With its island disputes with China getting serious, Japan is beginning to play a more active role in the Game of Thrones. Already this week, we’ve seen signs that Japan is moving closer to India and Taiwan, and now it appears to be moving closer to America as well. The US and Japan haven’t seen eye-to-eye on a number of issues recently, but the FT reports that Tokyo is appealing to Washington to update their defense co-operation guidelines in reference to China, something which hasn’t been done since 1997. This move has generally been seen as an attempt to enlist American help in its struggles with China:
“There are lots of risks that were not really anticipated 15 years ago [including] the issue of China’s maritime emergence,” Mr Morimoto said, citing other newly pressing problems such as terrorism, cyber security and leadership changes in North Korea.
The minister said he hoped to start discussions with Washington on revisions to the guidelines before the end of the year.
China, naturally, will be none too happy about this development, but this comes largely as a result of its own policies. As China steadily becomes more assertive in the Pacific, other states with an interest in the Pacific—Japan very much included—are driven into an even tighter embrace of the US. This is the conundrum at the heart of Chinese foreign policy—the harder it pushes outward, the tighter its encirclement becomes.

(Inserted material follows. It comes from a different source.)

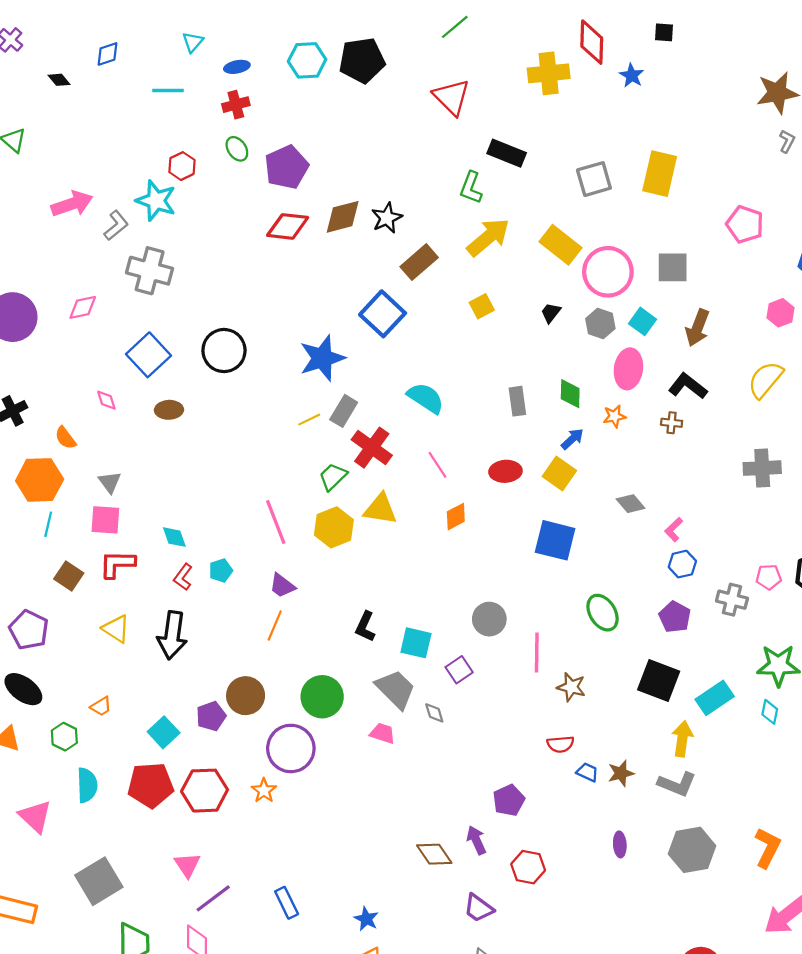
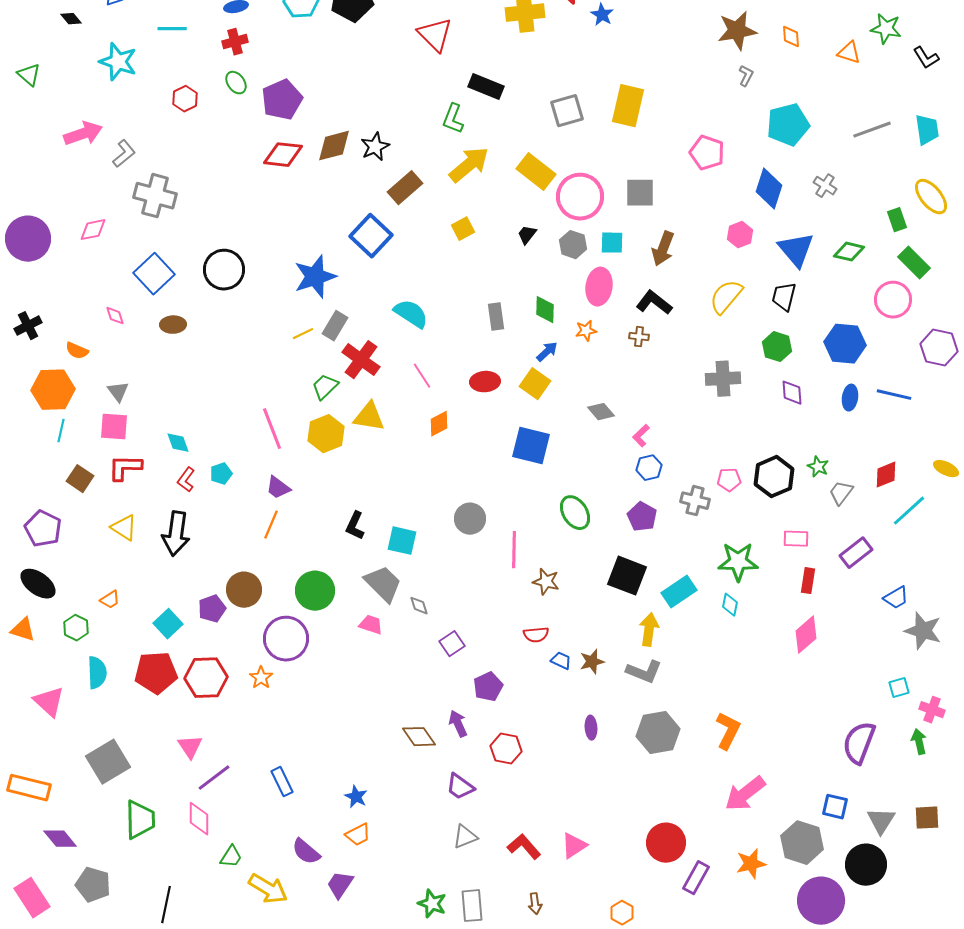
cyan star: (156, 201) -> (118, 62), moved
cyan square: (642, 321) -> (612, 243), turned -35
orange semicircle: (65, 438) -> (77, 351), turned -30
purple square: (459, 670) -> (452, 644), moved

This is largely a victory for American policy in Asia, but there are plenty of challenges for Washington as well. The US needs to be careful that its allies in the Pacific are pulling their weight and aren’t rely on America to do all the heavy lifting. In this case, the US will need to both reassure Japan and urge it to take on more of the burden of regional defense itself; the US wants to work cooperatively with others interested in the security and peace of Asia, not to single-handedly take on the burden of a long terms arms race with China.